DA Declines to File Charges Against Man With Suspicious Watch

District Attorney's Office has declined to file charges against a Southern California artist and teacher who was arrested last week at Oakland International Airport for wearing a suspicious watch.

The Alameda County District Attorney's Office has declined to file charges against a Southern California artist and teacher who was arrested Thursday evening at Oakland International Airport for wearing a suspicious watch.

A district attorney's office spokeswoman declined to comment on why charges weren't filed against 49-year-old Geoffrey McGann of Rancho Palos Verdes.
 
McGann was arrested at about 7:45 p.m. Thursday after airport security found him wearing a watch that looked like a timing device for an explosive, Alameda County sheriff's Sgt.
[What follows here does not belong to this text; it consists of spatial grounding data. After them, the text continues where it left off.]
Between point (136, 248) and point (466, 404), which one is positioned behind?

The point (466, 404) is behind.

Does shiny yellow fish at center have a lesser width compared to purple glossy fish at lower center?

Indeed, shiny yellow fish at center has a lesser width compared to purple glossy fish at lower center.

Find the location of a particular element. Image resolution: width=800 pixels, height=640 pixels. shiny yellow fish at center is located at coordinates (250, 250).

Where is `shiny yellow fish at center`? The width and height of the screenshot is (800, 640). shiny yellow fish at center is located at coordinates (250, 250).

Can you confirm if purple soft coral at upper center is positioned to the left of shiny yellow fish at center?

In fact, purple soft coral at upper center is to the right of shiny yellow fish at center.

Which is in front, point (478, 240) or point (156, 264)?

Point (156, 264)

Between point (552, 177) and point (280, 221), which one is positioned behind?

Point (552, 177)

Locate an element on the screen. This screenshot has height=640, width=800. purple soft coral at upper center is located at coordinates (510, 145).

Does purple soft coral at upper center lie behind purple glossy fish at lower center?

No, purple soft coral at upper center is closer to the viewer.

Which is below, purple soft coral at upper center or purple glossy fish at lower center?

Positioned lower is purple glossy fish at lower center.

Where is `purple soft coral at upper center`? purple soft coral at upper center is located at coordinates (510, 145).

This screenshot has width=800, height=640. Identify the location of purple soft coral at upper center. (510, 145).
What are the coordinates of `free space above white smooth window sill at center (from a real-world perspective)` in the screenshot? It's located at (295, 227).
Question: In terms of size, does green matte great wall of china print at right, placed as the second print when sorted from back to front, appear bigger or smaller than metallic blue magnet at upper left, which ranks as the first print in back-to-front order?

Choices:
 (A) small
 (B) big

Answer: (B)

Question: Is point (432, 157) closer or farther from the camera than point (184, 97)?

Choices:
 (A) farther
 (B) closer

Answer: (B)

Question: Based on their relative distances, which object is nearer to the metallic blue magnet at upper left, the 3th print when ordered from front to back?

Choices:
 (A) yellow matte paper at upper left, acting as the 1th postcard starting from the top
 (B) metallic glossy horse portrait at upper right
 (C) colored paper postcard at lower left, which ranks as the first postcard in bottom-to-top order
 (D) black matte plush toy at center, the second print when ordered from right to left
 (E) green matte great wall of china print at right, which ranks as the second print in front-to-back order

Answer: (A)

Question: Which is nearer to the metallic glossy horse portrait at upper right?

J.D. Nelson said.
 
McGann's attorney Douglas Horngrad said today that McGann did not have any harmful materials, didn't intend to harm anyone and didn't pose a threat to anyone.
 
Horngrad accused Transportation Security Administration and Alameda County sheriff's officials of "overreacting" and said the prosecutor's decision "illustrates the unreasonableness of law enforcement's actions here."
 
Nelson said McGann was wearing a watch on his wrist that had a toggle switch and wires and fuses protruding from it that looked suspicious.
 
A bomb squad was called to the checkpoint and determined there was no explosive device connected to the watch.
 
McGann was arrested and taken to Santa Rita Jail in Dublin but was 
later released after he posted $150,000 bail, Horngrad said.
 
Nelson said even if McGann truly is innocent and didn't intend to 
harm anyone, he still thinks that McGann showed "a lack of good judgment" and 
"was not being very smart" in traveling with the watch.
 
However, Horngrad said McGann has traveled with the watch before 
and has never previously been arrested.
 
The attorney said if McGann had planned to use the watch to detonate a device on the airplane, he would have hidden it instead of wearing it.
 
Horngrad said the first time McGann traveled with the watch, he showed it to a TSA supervisor at Los Angeles International Airport and the supervisor told him it was OK to wear it on the plane.
 
He said that when McGann went to the Oakland airport, he "acted consistently with his character, which is that of a commercial artist and teacher."
 
McGann "is not an activist or a terrorist," Horngrad said.
 
He said McGann has made dozens of the kind of watch he was wearing 
when he was arrested and said they have "a popular design among people who 
have seen them."
 
Horngrad said any kind of device that keeps time can be used in the making of a trigger for a bomb but that McGann's watch is handcrafted and "is more art piece than timepiece."
 
The attorney said he will be filing a motion to have McGann declared factually innocent and will seek to have the arrest removed from his record.